E senza aggiungere altro gli lasciò nella mano l’incarto vuoto e fece per avviarsi.

-Hey, tu, non puoi- provò lui scaraventando l’involucro, ma venne interrotto subito:

-Tieni- disse e gli rimise l’incarto in mano -e la prossima volta allora ci penserai due volte prima di chiamarmi stupida culona, ok?

E così Alice ne andò via canticchiando fra sé e sé un motivetto a lui sconosciuto, lasciandolo lì, spiazzato, con l’incarto ancora fra le mani.

La fioca luce della luna penetrava dalle vetrate dell’infermeria, illuminando fiocamente il viso pallido e sudaticcio del ragazzo. Gli occhi erano chiusi e il respiro lento e regolare.

Piton aggrottò la fronte: “lento” e “regolare” era uno aggettivi fin troppo indulgenti e gentili e per un istante si chiese come diavolo facessero Potter, Finnigan, Weasley e Thomas a dormire ogni notte con lui senza scagliare un incantesimo silenziatore sul suo baldacchino.

Estrasse l’orologio dal taschino: le tre di notte.

-Maledetto d’un Paciock- sibilò fra i denti.

-Stupido, idiota, cretino d’un inetto purosangue…

Ci fu un fruscio e Neville si girò rannicchiandosi in posizione fetale, dandogli le spalle.

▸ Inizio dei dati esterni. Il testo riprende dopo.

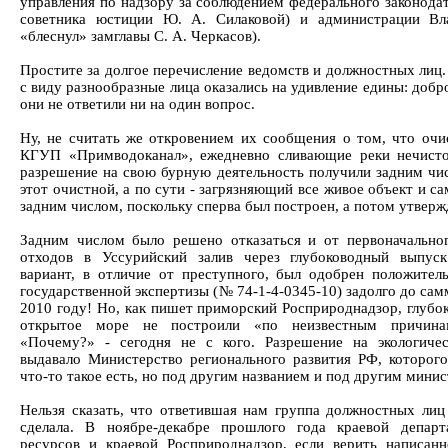
управления по надзору за соблюдением федерального законодат
советника юстиции Ю. А. Силаковой) и администрации Вла
«блеснул» замглавы С. А. Черкасов).
Простите за долгое перечисление ведомств и должностных лиц.
с виду разнообразные лица оказались на удивление едины: добр
они не ответили ни на один вопрос.
Ну, не считать же откровением их сообщения о том, что оч
КГУП «Примводоканал», ежедневно сливающие реки нечисто
разрешение на свою бурную деятельность получили задним чи
этот очистной, а по сути - загрязняющий все живое объект и са
задним числом, поскольку сперва был построен, а потом утверж
Задним числом было решено отказаться и от первоначальног
отходов в Уссурийский залив через глубоководный выпус
вариант, в отличие от преступного, был одобрен положител
государственной экспертизы (№ 74-1-4-0345-10) задолго до са
2010 году! Но, как пишет приморский Росприроднадзор, глубо
открытое море не построили «по неизвестным причина
«Почему?» - сегодня не с кого. Разрешение на экологичес
выдавало Министерство регионального развития РФ, которого
что-то такое есть, но под другим названием и под другим мини
Нельзя сказать, что ответившая нам группа должностных лиц
сделала. В ноябре-декабре прошлого года краевой депар
ресурсов и краевой Росприроднадзор, если верить написанн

Si alzò dalla sedia, si girò e fece per andarsene, ma a metà strada, infilò le mani in tasca, chiuse gli occhi e sospirò, tornando sui suoi passi.

-Lumos

Dallo scrittoio più vicino prese una piuma, la intinse e, facendo luce sul comodino di Neville, aprì l’album pieno di incarti. Andò all’ultima pagina. L’ultimo pezzo da collezione, se così lo si poteva definire recitava la seguente scritta:

25 dicembre 1993,

quarto piano,

ospedale San Mungo

Il professore estrasse dalla tasca sinistra un logoro e sbiadito incarto di Bolle Bollenti, lo attaccò a fianco all’ultimo e sotto, ben attento a camuffare la sua calligrafia annotò:

10 maggio 1976,

serra numero quattro

scuola di magia e stregoneria di Hogwartz

Richiuse l’album e lasciò che la luce sulla punta della sua bacchetta si affievolisse.

-A quanto pare adesso siamo pari, Alice- disse.

-Una vita per una vita.

E stavolta si incamminò verso l’uscita, varcandola definitivamente.